FIFTY years appear to be a very long period in the case of the Pakistan Peoples Party that was born on Nov 30, 1967. Think of an upheaval and the PPP has experienced it. Jail, execution, splits, forced exit, triumphant return, compromises, intrigue, conspiracy, assassination, feuds, relentless persecution, betrayal — the PPP has been through it all. No other political entity in Pakistan draws reactions as extreme as this party has done over the decades.
The 1970 election which saw the party as the biggest force in the then western wing of Pakistan had been a momentous occasion in the country’s history; the people had finally spoken out. This was the foundation of the country’s democratic edifice which has been under constant threat.
Back in the 1970s, Zulfikar Ali Bhutto and his PPP were a part of the emerging setup which couldn’t prevent the breakup of Pakistan.

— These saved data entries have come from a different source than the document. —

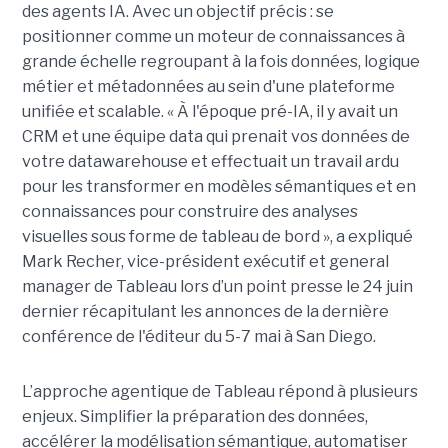
des agents IA. Avec un objectif précis : se
positionner comme un moteur de connaissances à
grande échelle regroupant à la fois données, logique
métier et métadonnées au sein d'une plateforme
unifiée et scalable. « À l'époque pré-IA, il y avait un
CRM et une équipe data qui prenait vos données de
votre datawarehouse et effectuait un travail ardu
pour les transformer en modèles sémantiques et en
connaissances pour construire des analyses
visuelles sous forme de tableau de bord », a expliqué
Mark Recher, vice-président exécutif et general
manager de Tableau lors d’un point presse le 24 juin
dernier récapitulant les annonces de la dernière
conférence de l'éditeur du 5-7 mai à San Diego.
L’approche agentique de Tableau répond à plusieurs
enjeux. Simplifier la préparation des données,
accélérer la modélisation sémantique, automatiser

Later, the central authority in Bhutto’s truncated Pakistan faced a series of hostile situations before he was overthrown by an opportunistic general in 1977.
The PPP founder’s judicial murder two years later heralded a grave chapter in the party’s history. The shaheeds have been synonymous with the PPP since then. So have accidental leaders and the altogether new organisations they have had to create to suit their command — Benazir Bhutto’s PPP, Asif Ali Zardari’s PPP, Bilawal Bhutto Zardari’s would-be PPP.
The PPP as a popular party has been consistently in the thick of things, in Sindh, in Islamabad, and elsewhere in Pakistan. Its role in the opposition at the federal level easily eclipses its two stints in power in Islamabad under Benazir Bhutto.
The latest chapter in the PPP’s history has been defined as by far the most disappointing. It began with the killing of Benazir Bhutto 10 years ago, just when so many believed that Bhutto’s mature daughter was now best equipped to lead the party and country towards a solid democratic order.
The current leader’s unabashed courting of the establishment indicates just how far the PPP enterprise has moved away from its ideals in its search for relevance.
But this doesn’t mean that Mr Zardari is the first person to tamper with the PPP ideology, or whatever remains of it, to stay in the run. The ‘anticipatory’ steps taken by his predecessors were no less traumatic. However, the diehard jiyalas feel that they are not to be written off as yet — many continue to dwell on the days of glory and speak of the time when the new party had eliminated a degenerate system and its selfish protagonists in the 1970 election.
A national-level revival of the PPP to counter the burgeoning centre-right camp is still widely considered to be one of the most viable options, if not the only one. While it may not be the most flattering option to have been considered, it is still a compliment the PPP is badly in need of.